Hi Evgheni,
Unfortunately migrating the Jenkins VM failed, to (my) luck its back
running in the old Production cluster. so we could track this I am
listing again the steps taken today:
1. around 18:00 TLV time, I triggered a snapshot of the VM. This not
only failed but caused the Jenkins VM to be none-responsive for a few
minutes. More distributing is that although in the 'event's in the
engine it announced a failure, under 'snapshots' the new snapshot was
listed under status 'ok'. this also caused few CI failures(which were
re-triggered).
2. As snapshot seems like a no-option, I created a new VM in the
production cluster
jenkins-2.phx.ovirt.org, and downloaded the latest
backup from
backup.phx.ovirt.org, so in case of a failure we could
change the DNS and use it(keep in mind this backup does not have any
builds, only logs/configs)
3. I shut down the VM from the engine - it was hanging for a few
minutes in 'shutting down' and then announced 'shutdown failed', which
caused it to appear again in 'up' state but it was non responsive.
virsh -r --list also stated it was up.
4. I triggered another shutdown, which succeeded. As I didn't want to
risk it any more I let it boot in the same cluster, which was also
successful.
I've attached some parts of engine.log, from a quick look on vdsm.log
I didn't see anything but could help if someone else have a look(this
is ovirt-srv02). the relevant log times for the shut down failure are
from '2016-06-23 16:15'.
Either way until we find the problem, I'm not sure we should risk it
before we have a proper recovery plan.
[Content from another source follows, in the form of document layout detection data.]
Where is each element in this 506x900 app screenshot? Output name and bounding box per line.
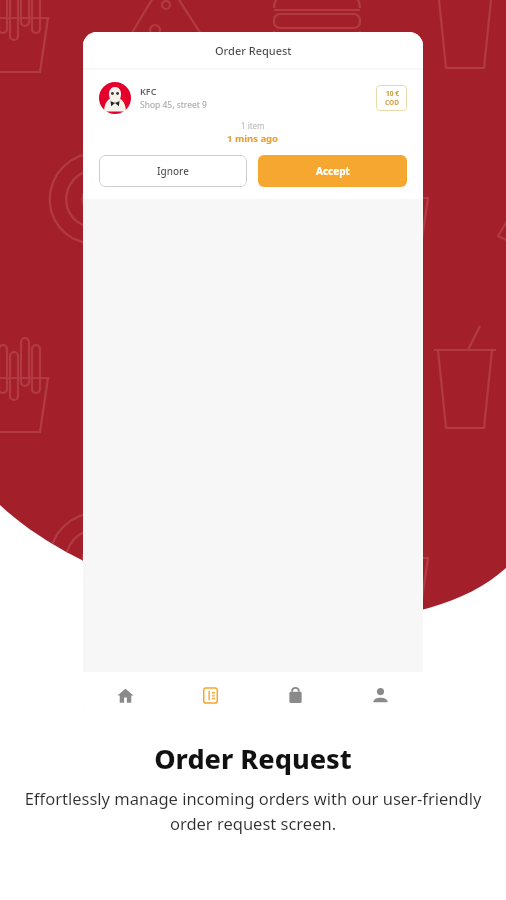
- button[interactable]: Accept: [258, 155, 407, 187]
- button[interactable]: Ignore: [99, 155, 247, 187]
- staticText: 1 mins ago: [227, 132, 279, 145]
- button[interactable]: Home: [83, 672, 168, 718]
- button[interactable]: Bag: [253, 672, 338, 718]
- button[interactable]: Orders: [168, 672, 253, 718]
- staticText: Order Request: [154, 740, 352, 777]
- staticText: COD: [385, 98, 399, 107]
- button[interactable]: Profile: [338, 672, 423, 718]
- staticText: 10 €: [386, 89, 399, 98]
- staticText: KFC: [140, 85, 157, 97]
- staticText: Accept: [316, 164, 350, 178]
- staticText: 1 item: [241, 120, 265, 131]
- staticText: Order Request: [215, 43, 292, 58]
- staticText: Shop 45, street 9: [140, 99, 207, 111]
- button[interactable]: 10 €: [376, 85, 407, 111]
- staticText: Ignore: [157, 164, 189, 178]
- staticText: Effortlessly manage incoming orders with…: [14, 787, 492, 834]
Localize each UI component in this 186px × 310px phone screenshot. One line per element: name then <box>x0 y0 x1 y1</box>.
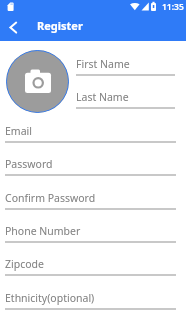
staticText: Register <box>37 18 83 33</box>
staticText: First Name <box>76 57 130 71</box>
staticText: Email <box>5 124 32 138</box>
staticText: Zipcode <box>5 257 44 271</box>
staticText: Confirm Password <box>5 191 96 205</box>
staticText: Ethnicity(optional) <box>5 291 95 305</box>
button[interactable]: Email <box>5 116 176 143</box>
button[interactable]: Ethnicity(optional) <box>5 283 176 310</box>
button[interactable]: Password <box>5 149 176 176</box>
staticText: 11:35 <box>162 1 184 13</box>
button[interactable]: Zipcode <box>5 249 176 276</box>
staticText: Last Name <box>76 90 129 104</box>
staticText: Phone Number <box>5 224 81 238</box>
staticText: Password <box>5 157 53 171</box>
button[interactable] <box>0 12 30 41</box>
button[interactable]: Phone Number <box>5 216 176 243</box>
button[interactable]: Confirm Password <box>5 183 176 210</box>
button[interactable] <box>6 50 69 113</box>
button[interactable]: First Name <box>76 49 175 76</box>
button[interactable]: Last Name <box>76 82 175 109</box>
One brute-force option is using
rsync from jenkins.phx.ovirt.org:/var/lib/data/jenkins to jenkins-2,
with jenkins daemon itself shut down on 'jenkins-2', then we could
schedule a downtime on
jenkins.phx.ovirt.org, wait that everything is
synced, and stop jenkins(and puppet), then start jenkins daemon on
jenkins-2 and change the DNS cname of
jenkins.ovirt.org to point to
it. if everything goes smooth it should run fine, and if not, we still
have
jenkins.phx.ovirt.org running.
another option is to unmount /var/lib/data/ and mount it back to
jenkins-2, though then we might be in trouble if something goes wrong
on the way.
Nadav.